House Republicans and Democrats issued a warning to President Obama Tuesday night not to upend U.S. policy on the Israeli-Palestinian peace talks before he leaves office by passing a resolution calling on him to veto any effort to recognize a Palestinian state at the United Nations.
The resolution, approved by voice vote, also calls on Obama to reject language there setting parameters for the borders between the two countries.
“U.S. policy has long and wisely been that only Israelis and Palestinians can work out a peace agreement between themselves, and that effort to impose one would be counterproductive,” House Foreign Affairs Committee chairman Ed Royce, R-Calif., said on the House floor before the easy vote.
There are two proposals pending at the U.N., one authored by the Palestinians and the other by the French, that lawmakers worry might prove attractive to the outgoing Obama team. Democrats eagerly joined Republicans to pass the resolution.
“As president, Barack Obama said in 2011: ‘Peace is hard work. Peace will not come through statements and resolutions at the United Nations. If it were that easy, it would have been accomplished already,'” Rep. Brad Sherman, D-Calif., recalled.
“We must heed this advice. Imposing a solution on the parties will not work. In fact, it will be counterproductive to peace. It would undermine incentives for the Palestinian authority to make the necessary changes that are prerequisites to peace.”
If Obama backed a United Nations resolution on Israeli-Palestinian peace talks in the face of Israeli opposition, that would represent a significant change in American foreign policy. President-elect Trump’s team has also asked Obama not to make any major moves.

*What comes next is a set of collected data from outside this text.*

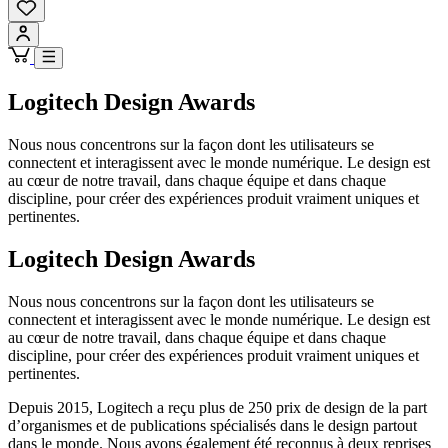
Logitech Design Awards
Nous nous concentrons sur la façon dont les utilisateurs se
connectent et interagissent avec le monde numérique. Le design est
au cœur de notre travail, dans chaque équipe et dans chaque
discipline, pour créer des expériences produit vraiment uniques et
pertinentes.
Logitech Design Awards
Nous nous concentrons sur la façon dont les utilisateurs se
connectent et interagissent avec le monde numérique. Le design est
au cœur de notre travail, dans chaque équipe et dans chaque
discipline, pour créer des expériences produit vraiment uniques et
pertinentes.
Depuis 2015, Logitech a reçu plus de 250 prix de design de la part
d’organismes et de publications spécialisés dans le design partout
dans le monde. Nous avons également été reconnus à deux reprises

“On big, transformative issues where President Obama and President-elect Trump are not in alignment, I don’t think it’s in keeping with the spirit of the transition … to try to push through agenda items that are contrary to the president-elect’s positions,” a Trump aide told Politico.
Former President Jimmy Carter, by contrast, publicly urged Obama to commit the United States to a process brokered by the U.N. Security Council in light of ongoing settlement construction by Israel in contested areas.
“I am convinced that the United States can still shape the future of the Israeli-Palestinian conflict before a change in presidents, but time is very short,” Carter wrote in the New York Times on Monday. “The Security Council should pass a resolution laying out the parameters for resolving the conflict.”
Royce, like Sherman, argued that Palestinian leadership is standing in the way of peace in the region by inciting violence against Israelis.
“What on Earth, today, at this point in time suggests that Israel has a willing partner in peace? Not at this moment,” Royce said. “Israel is contending with a deep-seated hatred. It is a deep-seated hatred nurtured, unfortunately, by Palestinian leaders over radio and also in direct communication with the population.”